Provided data:
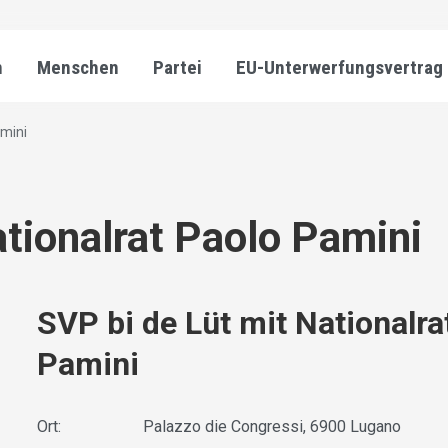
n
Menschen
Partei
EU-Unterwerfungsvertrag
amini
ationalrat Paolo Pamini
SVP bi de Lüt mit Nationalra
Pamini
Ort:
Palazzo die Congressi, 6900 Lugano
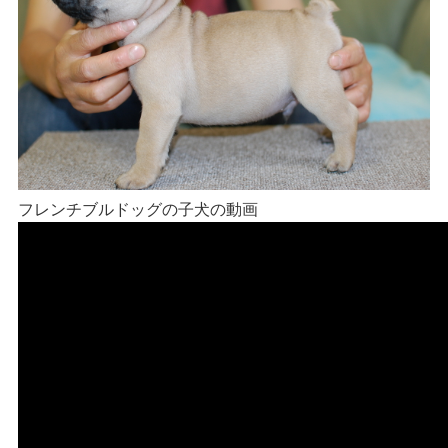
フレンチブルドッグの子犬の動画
==
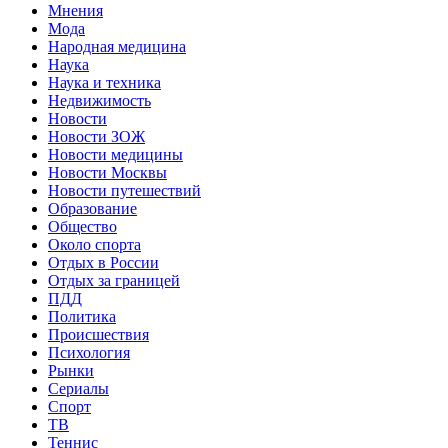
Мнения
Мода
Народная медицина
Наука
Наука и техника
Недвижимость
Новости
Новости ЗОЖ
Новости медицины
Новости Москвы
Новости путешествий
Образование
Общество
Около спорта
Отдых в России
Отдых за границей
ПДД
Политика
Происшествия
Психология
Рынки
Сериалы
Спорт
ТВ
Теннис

What the exercise asks: From the data above, copy each line that has the string "Новости".

Your solution:
Новости
Новости ЗОЖ
Новости медицины
Новости Москвы
Новости путешествий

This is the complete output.